Rhett May owes his rare musical sound and style to the unique environment that he grew up in. Born in 1950, in Calcutta, India, and living in an orphanage at age 7, he was immediately immersed in a magical, musical melting pot. Carnatic and Hindustani music and instruments such as the Sitar and Tabla were always providing melody and percussion against a daily backdrop of lifting and soaring voices of Ragas. Ragas especially played a vital part of Rhett’s musical experience with their series of five or more musical notes forming melody. However, this environment of classical Indian music wasn’t the only sounds floating about Calcutta in the 50s and 60s and by the time he begun boarding school in the Himalayan foothills, western music had begun its invasion.
May’s commercially successful band, The Flint Stones, was one of India’s most successful pop groups back in the day and attracted the attention of George Harrison and Apple Records, who invited them to the UK to double bill with legendary jazz guitarist, Charlie Bird.
It was during this fervent period that May and his band performed a private concert for the Queen of Bhutan and her family.
Fast track to present day and May still has his finger on the pulse writing topical subjects with hard-core lyrics. Take his song, The Violence of Ice, for example. May wholeheartedly tackles the issue of the ice epidemic head on and makes certain his music video leaves you questioning your stance on drugs. Revealing intimately the dangers that come with the consumption and abuse of Ice and how it wrecks families, relationships and ultimately pulls apart the seams of a stable society.
May’s quirky Indian roots blends rock & roll fever. Whether you like guitars or sitars, John Lennon or Ravi Shankar—in the words of Billy Joel “It’s still rock and roll to me.” And May does a beautiful job of blending the two worlds together on his latest album Fast Cars And Sitars.
As one scribe puts it…”It’s hypnotic…it’s infectious…rock/pop songs with an edge that go round and round inside your head….very Haight Ashbury”….
Rhett May is a voice of experience in a rock world that has become increasingly shallow.
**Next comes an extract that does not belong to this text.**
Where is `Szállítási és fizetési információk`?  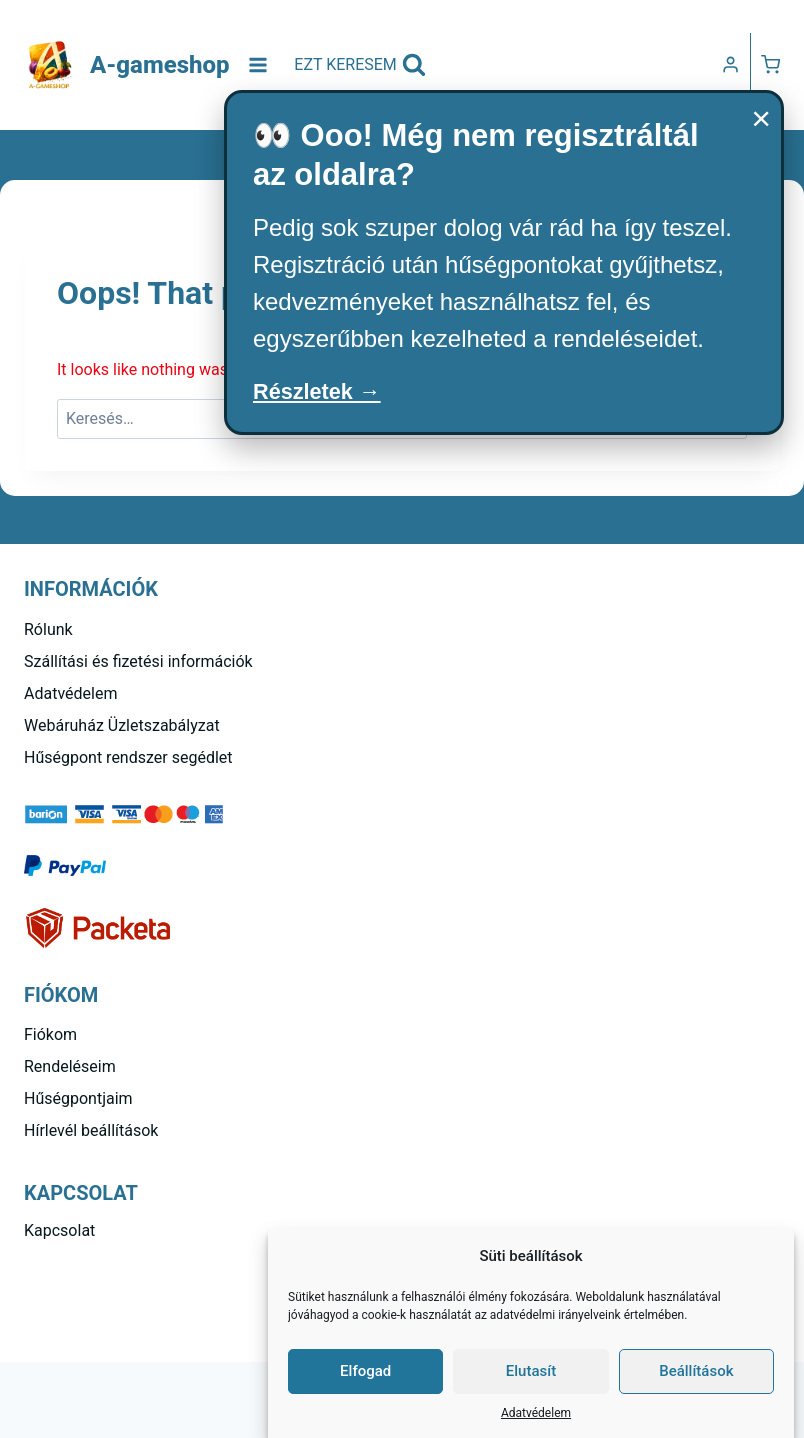
Szállítási és fizetési információk is located at coordinates (138, 661).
He’s toured the world, opened for bands like Queen and Ray Charles, seen the music industry from the inside, and watched the dark side of the business consume those around him.
Throughout those experiences, Rhett May continually turned away the excesses of the industry, choosing instead to write his own story as opposed to those who fell into the clutches of addiction.
Rhett’s new album, Fast Cars and Sitars, takes you to another level of his passion and creativity. His guitar songs are infused with the sounds of the Indian street, giving his music a different flavour to the majority of current, cookie-cutter rock music.
By blending classic sensibilities with a twist of Indian culture, he has created a string of upcoming singles, the first of which is The Violence of Ice, followed by Rich Bitch, Drifting Dreaming, So Delicious, followed by his controversial new song, Keep off the Grass to produce classic rock at its best.
It’s rare to have a rock singer with such a strong stance on drug use, and this is exactly the point May aims to make; that change is a necessity.